■ REQUIRED WORK
Could you transcribe every entry below exactly, leaving out the pictures?

■ TASK INPUTS

-*-

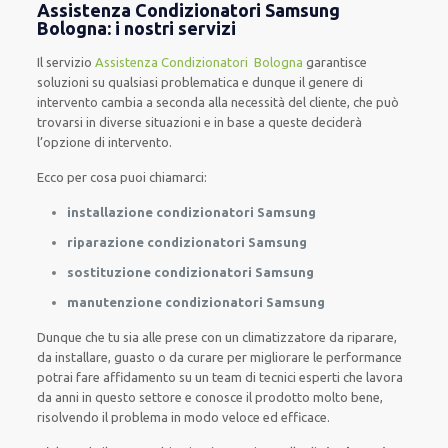
Assistenza Condizionatori Samsung
Bologna: i nostri servizi
Il servizio
Assistenza Condizionatori Bologna
garantisce
soluzioni su qualsiasi problematica e dunque il genere di
intervento cambia a seconda alla necessità del cliente, che può
trovarsi in diverse situazioni e in base a queste deciderà
l’opzione di intervento.
Ecco per cosa puoi chiamarci:
installazione condizionatori Samsung
riparazione condizionatori Samsung
sostituzione condizionatori Samsung
manutenzione condizionatori Samsung
Dunque che tu sia alle prese con un climatizzatore da riparare,
da installare, guasto o da curare per migliorare le performance
potrai fare affidamento su un team di tecnici esperti che lavora
da anni in questo settore e conosce il prodotto molto bene,
risolvendo il problema in modo veloce ed efficace.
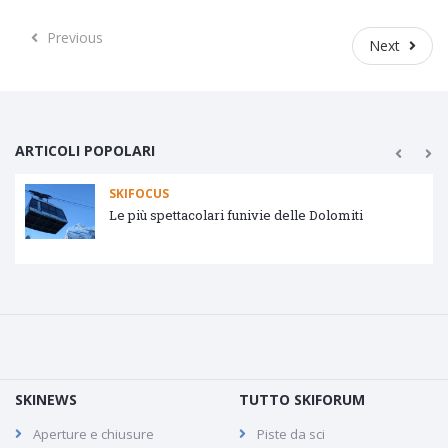
Previous
Previous
Next
Next
ARTICOLI POPOLARI
SKIFOCUS
Tipologie impianti di risalita
SKINEWS
TUTTO SKIFORUM
Aperture e chiusure
Piste da sci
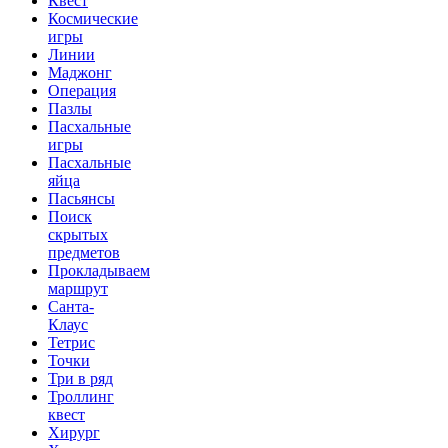
Квест
Космические
игры
Линии
Маджонг
Операция
Пазлы
Пасхальные
игры
Пасхальные
яйца
Пасьянсы
Поиск
скрытых
предметов
Прокладываем
маршрут
Санта-
Клаус
Тетрис
Точки
Три в ряд
Троллинг
квест
Хирург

-*-

■ REPLY TO THE EXERCISE
Assistenza Condizionatori Samsung
Bologna: i nostri servizi
Il servizio
Assistenza Condizionatori Bologna
garantisce
soluzioni su qualsiasi problematica e dunque il genere di
intervento cambia a seconda alla necessità del cliente, che può
trovarsi in diverse situazioni e in base a queste deciderà
l’opzione di intervento.
Ecco per cosa puoi chiamarci:
installazione condizionatori Samsung
riparazione condizionatori Samsung
sostituzione condizionatori Samsung
manutenzione condizionatori Samsung
Dunque che tu sia alle prese con un climatizzatore da riparare,
da installare, guasto o da curare per migliorare le performance
potrai fare affidamento su un team di tecnici esperti che lavora
da anni in questo settore e conosce il prodotto molto bene,
risolvendo il problema in modo veloce ed efficace.
Previous
Previous
Next
Next
ARTICOLI POPOLARI
SKIFOCUS
Tipologie impianti di risalita
SKINEWS
TUTTO SKIFORUM
Aperture e chiusure
Piste da sci
Квест
Космические
игры
Линии
Маджонг
Операция
Пазлы
Пасхальные
игры
Пасхальные
яйца
Пасьянсы
Поиск
скрытых
предметов
Прокладываем
маршрут
Санта-
Клаус
Тетрис
Точки
Три в ряд
Троллинг
квест
Хирург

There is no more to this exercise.